I. ― Le même code est ainsi modifié :
1° L'article L. 554-1 est ainsi modifié :
a) Le I est complété par une phrase ainsi rédigée :
« Il en va de même pour les travaux réalisés à proximité des ouvrages construits en vue de prévenir les inondations et les submersions, lesquels bénéficient des dispositions prévues au présent chapitre au profit des réseaux précités. » ;
b) Le IV est complété par un 6° ainsi rédigé :
« 6° Les adaptations nécessaires à l'application du présent chapitre aux ouvrages construits en vue de prévenir les inondations et les submersions. » ;
2° L'article L. 562-8-1 est ainsi modifié :
a) Le premier alinéa est complété par une phrase ainsi rédigée :
« Pour éviter les atteintes que pourraient leur porter des travaux réalisés à proximité, ces ouvrages bénéficient des dispositions prévues à l'article L. 554-1 au profit des réseaux souterrains, aériens ou subaquatiques de transport ou de distribution, dans les conditions fixées aux articles L. 554-2 à L. 554-5. » ;
b) Le deuxième alinéa est ainsi rédigé :
« La responsabilité d'un gestionnaire d'ouvrages ne peut être engagée à raison des dommages que ces ouvrages n'ont pas permis de prévenir dès lors que les obligations légales et réglementaires applicables à leur conception, leur exploitation et leur entretien ont été respectées. » ;
c) Le dernier alinéa est complété par une phrase ainsi rédigée :
« Il définit les modalités selon lesquelles le représentant de l'Etat dans le département est informé des actions contribuant à la mise en œuvre de la prévention des inondations par une collectivité territoriale ou un groupement de collectivités territoriales, du niveau de protection apporté et des territoires qui en bénéficient. » ;
3° Après l'article L. 566-12, sont insérés des articles L. 566-12-1 et L. 566-12-2 ainsi rédigés :
« Art. L. 566-12-1.-I. ― Les digues sont des ouvrages construits ou aménagés en vue de prévenir les inondations et les submersions.
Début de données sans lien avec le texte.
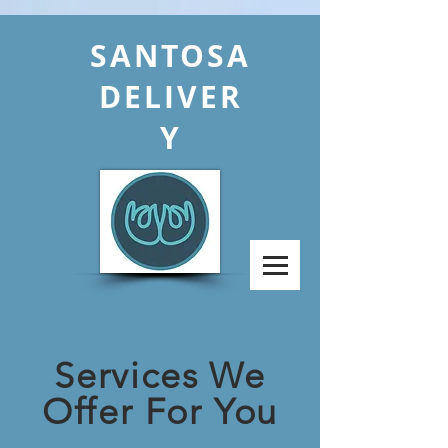
SANTOSA
DELIVER
Y
Services We
Offer For You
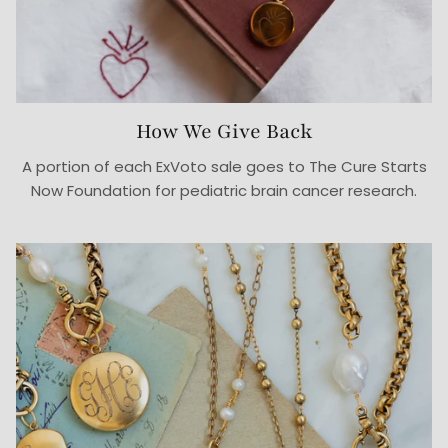
How We Give Back
A portion of each ExVoto sale goes to The Cure Starts
Now Foundation for pediatric brain cancer research.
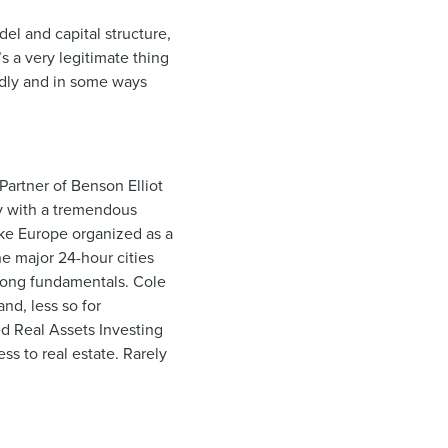
del and capital structure,
s a very legitimate thing
ndly and in some ways
Partner of Benson Elliot
hy with a tremendous
like Europe organized as a
he major 24-hour cities
strong fundamentals. Cole
nd, less so for
ed Real Assets Investing
ss to real estate. Rarely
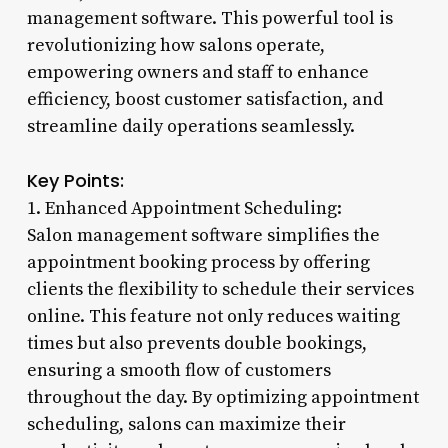
management software. This powerful tool is
revolutionizing how salons operate,
empowering owners and staff to enhance
efficiency, boost customer satisfaction, and
streamline daily operations seamlessly.
Key Points:
1. Enhanced Appointment Scheduling:
Salon management software simplifies the
appointment booking process by offering
clients the flexibility to schedule their services
online. This feature not only reduces waiting
times but also prevents double bookings,
ensuring a smooth flow of customers
throughout the day. By optimizing appointment
scheduling, salons can maximize their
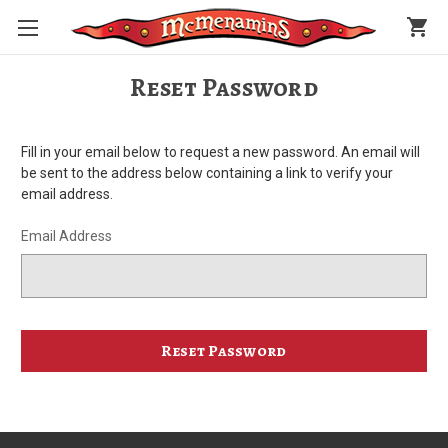
shopping_cart
Reset Password
Fill in your email below to request a new password. An email will
be sent to the address below containing a link to verify your
email address.
Email Address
Les digues appartenant à une personne morale de droit public et achevées avant la date d'entrée en vigueur de la loi n° 2014-58 du 27 janvier 2014 de modernisation de l'action publique territoriale et d'affirmation des métropoles sont mises gratuitement à la disposition, selon le cas, de la commune ou de l'établissement public de coopération intercommunale à fiscalité propre compétent pour la défense contre les inondations et contre la mer, par voie de conventions.
« La digue n'est pas mise à disposition si son influence hydraulique dépasse le périmètre de la commune ou de l'établissement public de coopération intercommunale à fiscalité propre compétent et s'il existe un gestionnaire.
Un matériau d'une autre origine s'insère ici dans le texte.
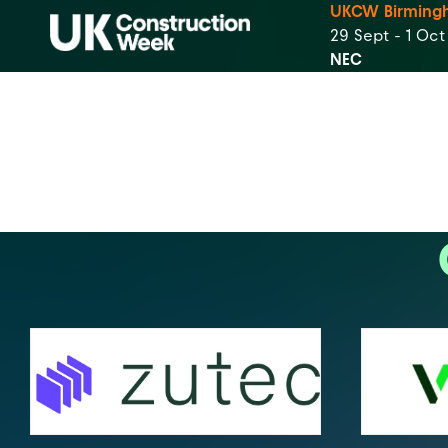
UKCW Birming
29 Sept - 1 Oc
NEC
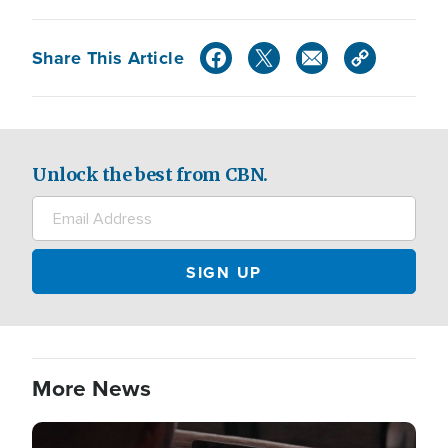
Share This Article
Unlock the best from CBN.
More News
Image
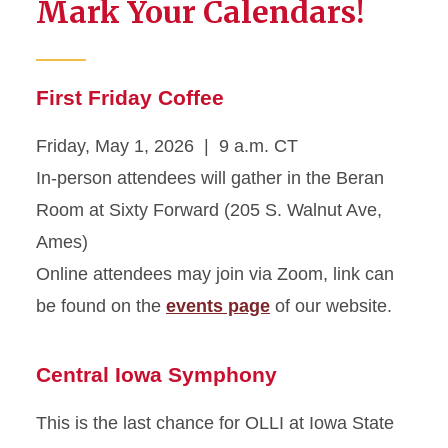
Mark Your Calendars!
First Friday Coffee
Friday, May 1, 2026 | 9 a.m. CT
In-person attendees will gather in the Beran
Room at Sixty Forward (205 S. Walnut Ave,
Ames)
Online attendees may join via Zoom, link can
be found on the
events page
of our website.
Central Iowa Symphony
This is the last chance for OLLI at Iowa State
« II. ― Lorsqu'un ouvrage ou une infrastructure qui n'a pas exclusivement pour vocation la prévention des inondations et submersions appartenant à une personne morale de droit public s'avère, eu égard à sa localisation et à ses caractéristiques, de nature à y contribuer, il est mis à la disposition de la commune ou de l'établissement public de coopération intercommunale à fiscalité propre compétent pour la défense contre les inondations et contre la mer par le propriétaire ou le gestionnaire de cet ouvrage ou infrastructure pour permettre de l'utiliser et d'y apporter des aménagements nécessaires pour ce faire.
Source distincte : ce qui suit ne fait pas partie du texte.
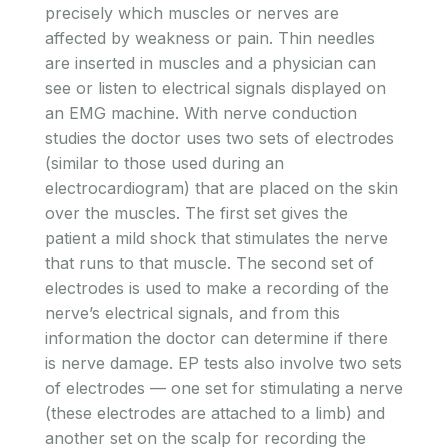
precisely which muscles or nerves are
affected by weakness or pain. Thin needles
are inserted in muscles and a physician can
see or listen to electrical signals displayed on
an EMG machine. With nerve conduction
studies the doctor uses two sets of electrodes
(similar to those used during an
electrocardiogram) that are placed on the skin
over the muscles. The first set gives the
patient a mild shock that stimulates the nerve
that runs to that muscle. The second set of
electrodes is used to make a recording of the
nerve’s electrical signals, and from this
information the doctor can determine if there
is nerve damage. EP tests also involve two sets
of electrodes — one set for stimulating a nerve
(these electrodes are attached to a limb) and
another set on the scalp for recording the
« L'ouvrage ou l'infrastructure n'est pas mis à disposition si celle-ci ou les travaux nécessaires à la réalisation des aménagements projetés ou leur exploitation ne sont pas compatibles avec la fonctionnalité de l'ouvrage ou de l'infrastructure. Dans ce cas, la responsabilité du propriétaire ou du gestionnaire de l'ouvrage ne peut être engagée du fait que l'ouvrage ou l'infrastructure n'a pas permis d'éviter l'action naturelle des eaux, mais uniquement lorsque les dommages subis ont été provoqués ou aggravés soit par l'existence ou le mauvais état d'entretien de l'ouvrage ou de l'infrastructure, soit par une faute commise par le propriétaire ou le gestionnaire.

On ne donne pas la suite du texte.